Но когда у нас гостила тетушка Клавдия Васильевна, покровительница Мутовкиной, или, как та ее называла, «благодетельница», тут уж ничего нельзя было поделать, и Анна Ивановна с детьми являлась то и дело; детей приведет к нам, нас перецелует, скажет: «А я вот к вам привезла своих, пускай они посидят с вами», — и пойдет и сидит с тетушкой в ее комнате, — о чем-то они беседуют, что-то такое всё разговаривают...
И матушка и отец Мутовкину не любили, особенно отец, но он не мог ее не принимать или принять ее так, чтобы она сразу перестала бывать у нас, потому что он был предводителем в это время, и как же так он стал бы невежливо или даже невнимательно обращаться с дворянкой — помещицей своего уезда, какая бы она там ни была?..
Но она угнетающе действовала на него, и он всякий раз уходил к себе в кабинет, как только докладывал лакей, что приехала Мутовкина.
II
У Анны Ивановны Мутовкиной был жив еще муж, и не только жив, но и служил даже в земском суде каким-то дворянским заседателем[29]. Он только у нас не бывал или почти не бывал. Я помню его у нас всего только каких-нибудь два или три раза за все время, да и то видел его у отца в кабинете: в прочих комнатах он не появлялся, и ни за обедом, ни за чаем я его никогда не видал.
По виду это было существо самое жалкое: небольшого роста, в неуклюжем, просторном, точно чужом, вицмундире — фрак с желтыми полинялыми металлическими пуговицами, плешивый, с глазами вечно слезящимися и робкой, заискивающей улыбкой. Как говорили, он был совершенно во власти у жены, вполне от нее зависел и всем был обязан ей, так как она была женщина энергическая, всюду проникала, всех просила о нем и если раз за что бралась, — своего уж достигала. Но он, говорили, был в то же время и изобретательный, отчаянный взяточник, славившийся именно этой своей изобретательностью во взяточничестве. Не было в уезде ни одного темного дела, в котором бы он не принимал участия или к которому так или иначе не был прикосновен. Три губернатора, один вслед за другим, обещались «съесть» его, как выражались тогда, и ни один не мог ничего с ним поделать. Но он был постоянно под судом или под следствием. Отдадут его под суд, он год или два посудится и опять очистится. И так все время, всю жизнь.
Он участвовал не только во всех чиновничьих и судебных плутнях, в лихоимстве и проч., но он принимал участие и прямо даже в мошенничестве, в воровстве, в грабеже, который тогда случался тоже не в редкость. Ему приписывали, я помню, выдумку воров уводить зимою по ночам у мужиков лошадей и коров обутыми в лапти: след человечий, а украдена лошадь или корова, которых следа нигде нет, не видно. И много приписывали ему других подобных же изобретений.
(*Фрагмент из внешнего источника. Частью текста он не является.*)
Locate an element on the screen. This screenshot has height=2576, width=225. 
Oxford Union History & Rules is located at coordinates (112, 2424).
Жена его в разговоре отзывалась о нем пренебрежительно, называя его просто «мой» или с прибавлением: «дурак-то мой». Но она участвовала во всем с ним заодно — он старался в городе, в суде или в судах, а она в деревне, и дураком она на самом деле, несомненно, не считала его потому, что в споре, в азарте иногда у нее вырывались о нем такие выражения: «Ну да! Уж Алексей Макарыч-то это знает!» Или: «Ну да уж если Алексей Макарыч-то за это дело возьмется, будьте покойны, ничего не поделают», и проч.
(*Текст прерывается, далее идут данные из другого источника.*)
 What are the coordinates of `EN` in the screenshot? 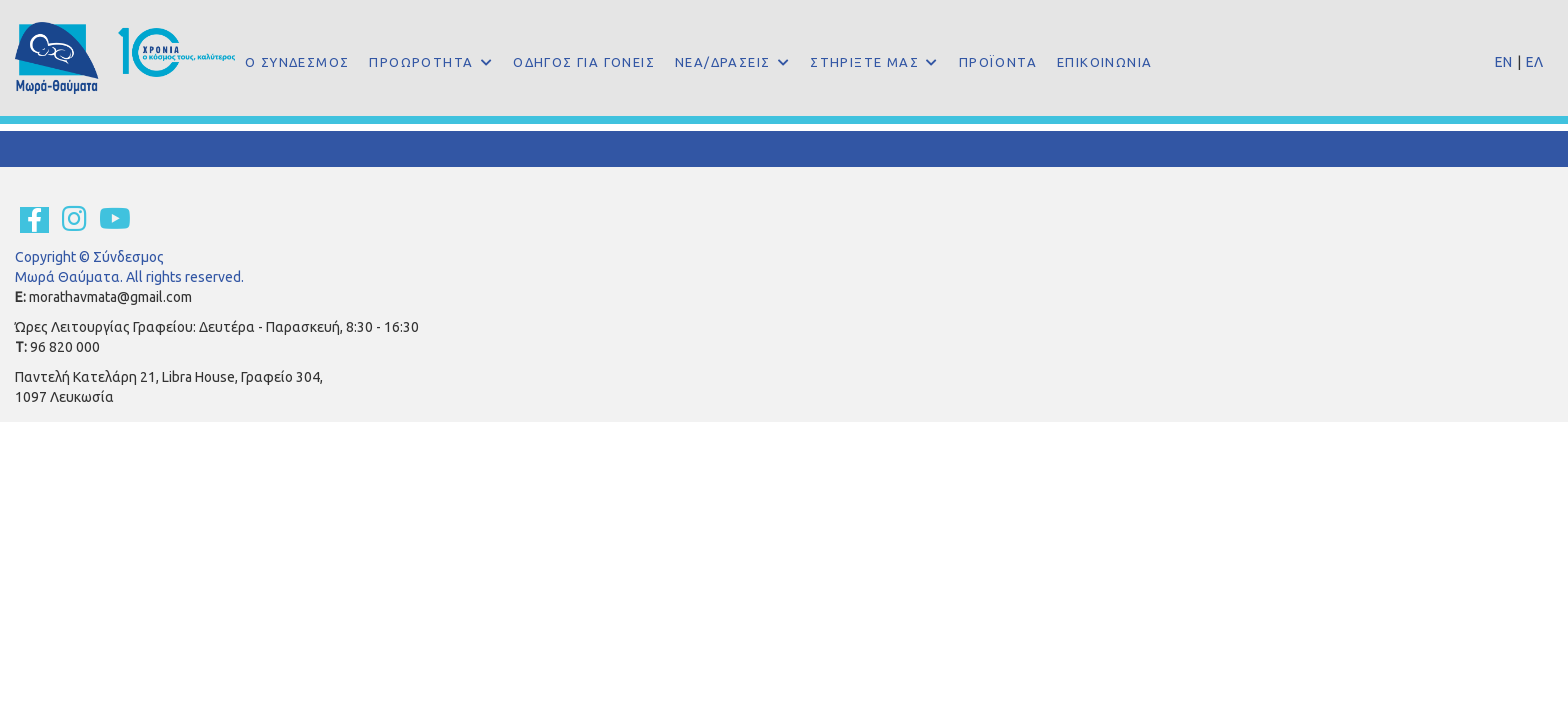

Видал я его чаще у деда, у которого были постоянно какие-то тяжебные дела, и их вёл ему, в качестве его поверенного или просто советчика. Мутовкин.
— А спосылать-ка завтра в город за Мутовкиным. — скажет, бывало, дедушка еще с вечера.
На другой день Мутовкин и является, зазябший, весь синий с дороги, потому что за ним посылали мужицкую подводу в одну лошадь, а он все двадцать верст от города ехал шагом или почти шагом.
— Замерз... а? — спросит дедушка.
— Замерз, Николай Федорович.
— Водки хочешь?
И, не дожидаясь ответа, дедушка кричит:
— Кондрашка, подай водки и закусить чего-нибудь.
Несмотря на то, что дедушка высоко ценил судейский ум и судейскую опытность в делах Мутовкина, он, однако, при всех постоянно подсмеивался над ним.
— Ну, — скажет, — рассказывай, какие там у вас, в городе, новости, какие еще плутни вы там придумали?
Мутовкин все это переносил и, по-видимому, нисколько на это не обижался: сидит и сам же смеется, хихикает или рассказывает, действительно, какую-нибудь еще новую плутню, — не свою, как он уверяет, а чью-нибудь, — но так тонко ее понимает и смакует при этом, что видно, что он весь в ней, что это его жизнь.